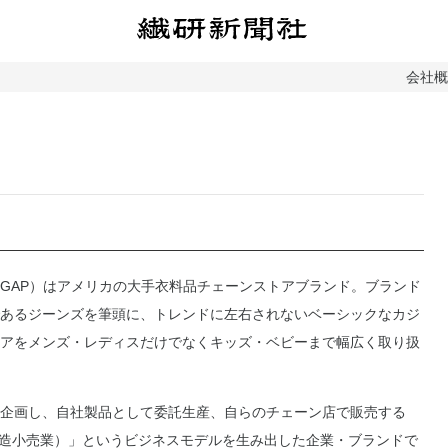
会社
GAP）はアメリカの大手衣料品チェーンストアブランド。ブランド
あるジーンズを筆頭に、トレンドに左右されないベーシックなカジ
アをメンズ・レディスだけでなくキッズ・ベビーまで幅広く取り扱
企画し、自社製品として委託生産、自らのチェーン店で販売する
製造小売業）」というビジネスモデルを生み出した企業・ブランドで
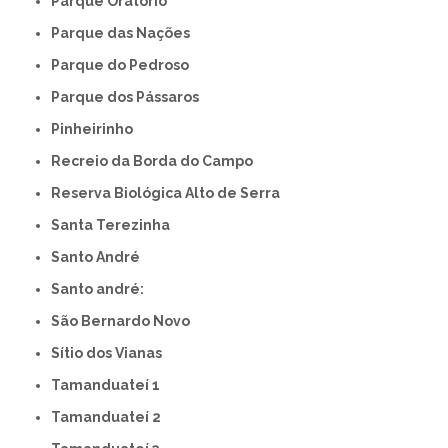
Parque Oratório
Parque das Nações
Parque do Pedroso
Parque dos Pássaros
Pinheirinho
Recreio da Borda do Campo
Reserva Biológica Alto de Serra
Santa Terezinha
Santo André
Santo andré:
São Bernardo Novo
Sítio dos Vianas
Tamanduateí 1
Tamanduateí 2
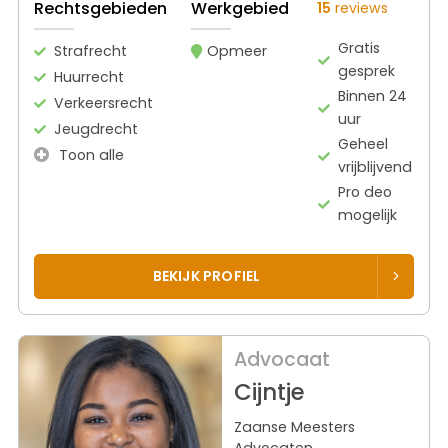
Rechtsgebieden
Werkgebied
15
reviews
Gratis
Strafrecht
Opmeer
gesprek
Huurrecht
Binnen 24
Verkeersrecht
uur
Jeugdrecht
Geheel
Toon alle
vrijblijvend
Pro deo
mogelijk
BEKIJK PROFIEL
Advocaat
Cijntje
Zaanse Meesters
Advocaten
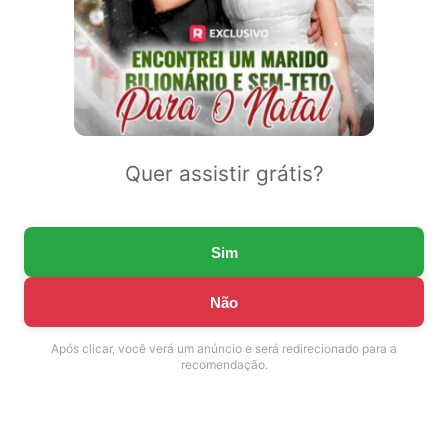
Quer assistir grátis?
Sim
Não
Após clicar, você verá um anúncio e será redirecionado para a
recomendação.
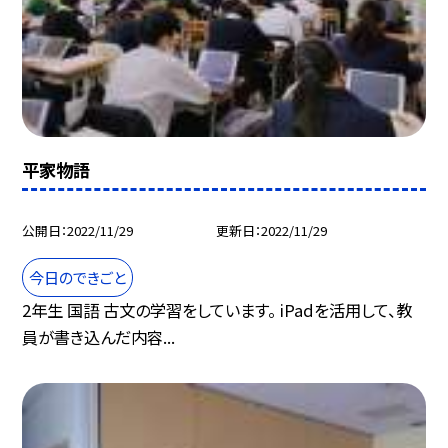
平家物語
公開日
2022/11/29
更新日
2022/11/29
今日のできごと
2年生 国語 古文の学習をしています。 iPadを活用して、教
員が書き込んだ内容...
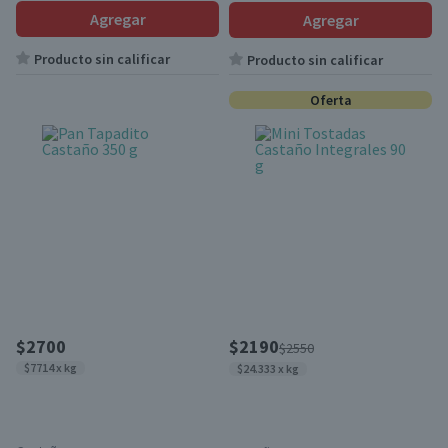
Agregar
Agregar
Producto sin calificar
Producto sin calificar
Oferta
$2700
$2190
$2550
$7714 x kg
$24.333 x kg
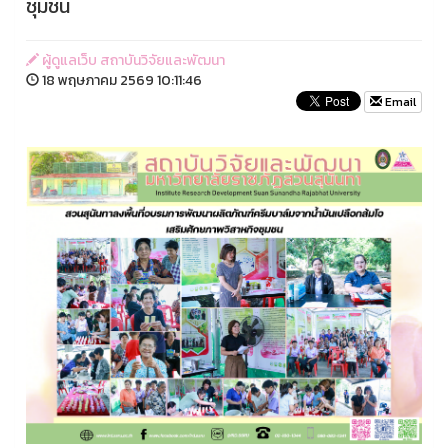
ชุมชน
ผู้ดูแลเว็บ สถาบันวิจัยและพัฒนา
18 พฤษภาคม 2569 10:11:46
Email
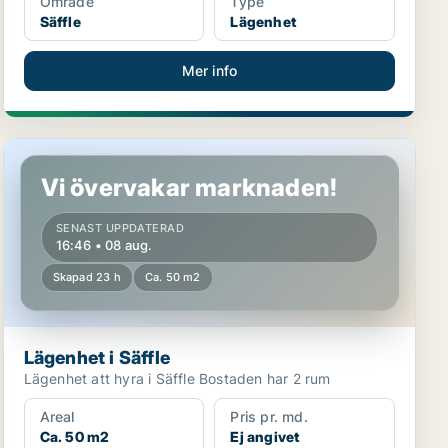
Område
Type
Säffle
Lägenhet
Mer info
Lägenhet i Säffle
Vi övervakar marknaden!
SENAST UPPDATERAD
16:46 • 08 aug.
Skapad 23 h
Ca. 50 m2
Lägenhet i Säffle
Lägenhet att hyra i Säffle Bostaden har 2 rum
Areal
Pris pr. md.
Ca. 50 m2
Ej angivet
________________
### WORK ORDER
Lines that contain "Lägenhet" are the result; find them in the entries above and copy each one.

### EXERCISE RESULT
Lägenhet
Lägenhet i Säffle
Lägenhet i Säffle
Lägenhet att hyra i Säffle Bostaden har 2 rum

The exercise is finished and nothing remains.